Educators Fail – Lawmakers Fail – Journalists Fail – False Compassion Fails!

We have important moral and ethical problems to face in America and in the world.  In order to make educated decisions, people need to be educated.  Our present culture seems determined to keep the people, young and old, in the dark as to the life that lives and moves and has its being within a mother’s womb.

National Geographic will take you inside the womb, so that you can watch the reality.  While Planned Parenthood, funded by U.S. dollars, enters into the most personal and profound decisions women can make, offers less than the reality.  For the woman making a life changing decision, a decision that will impact, for better or worse, how she thinks and feels about herself and others,especially her own child, Planned Parenthood obscures the facts in favor of  its own agenda.  Planned Parenthood will, for instance, turn the monitor away from the pregnant mother during a sonogram procedure.  Why trouble the client with the fact within the womb of their client, an actual picture of the truth, the infant/fetus growing  within them.  Why is that?

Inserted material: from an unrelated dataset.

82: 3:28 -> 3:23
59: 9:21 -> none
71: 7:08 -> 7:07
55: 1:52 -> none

Could it be that seeing is believing and believing can effect a decision to abort, when such a decision would effect the financial bottom line of this booming mega-business?

Our schools are no better.  Values-free education is of  no value when it comes to living a moral, ethical human life.  Giving teenagers less than science, and telling them less than the actuality of  pregnancy and person-hood is to fail them.  We propagandize them, when we pretend they will not be effected by decisions that society makes for them in lieu of  the education that can with present technology show them, in flesh and blood, not only the life in the womb, but abortion as it really is.

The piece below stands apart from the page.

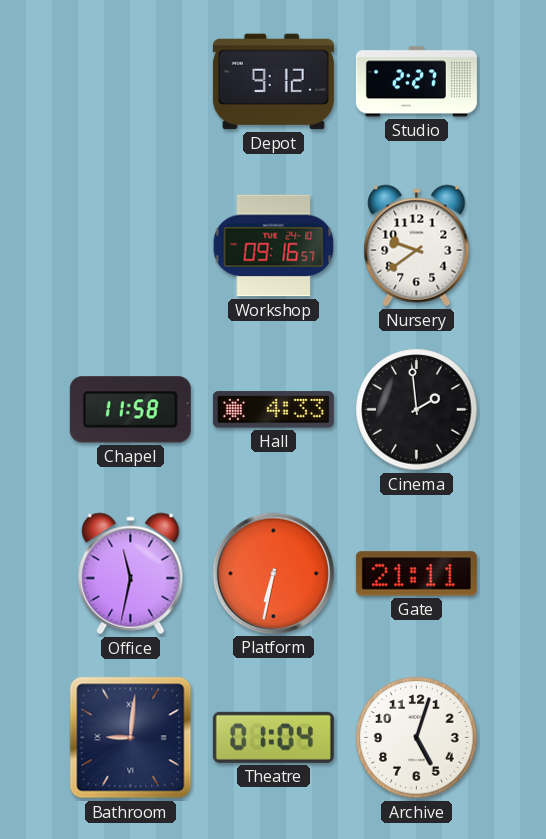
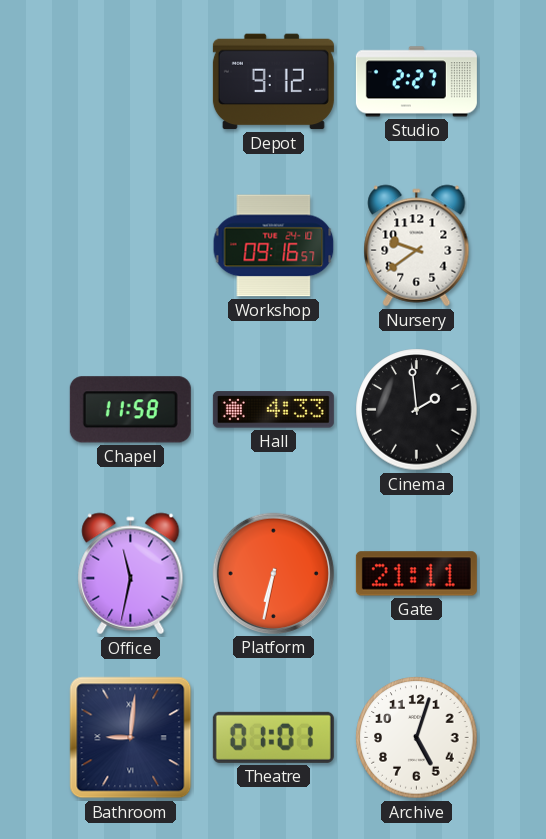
Theatre: 01:04 -> 01:01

When the young teenager is aborted of the baby she carries within her, she sees it and feels it, and then has to live with it.  What teacher, lawmaker, journalist or councilor has prepared her for this reality, rather than failed her  in the name of compassion and/or convenience?  False compassion leaves scars too deep to be helped by a brochure hastily given before dismissing the girl to make way for their next act of “mercy?”

The education needed for today’s moral and ethical decisions goes beyond the facts of pregnancy to the heavy lifting science touching on  embryonic stem cell research.  Here journalistic misinformation and purposeful skewing of the facts muddy the waters. Archbishop Charles J. Chaput spoke of  “The Evil of Embryo Destruction – In embryonic stem cell research, end does not justify the means.”

Commenting on journalistic integrity Chaput responses to the Denver Post:

In the debate over federal funding of embryonic stem cell research, some of the massive media coverage has been fair, accurate and thorough, but much of it — too much of it — has fallen short of reasonable journalistic standards.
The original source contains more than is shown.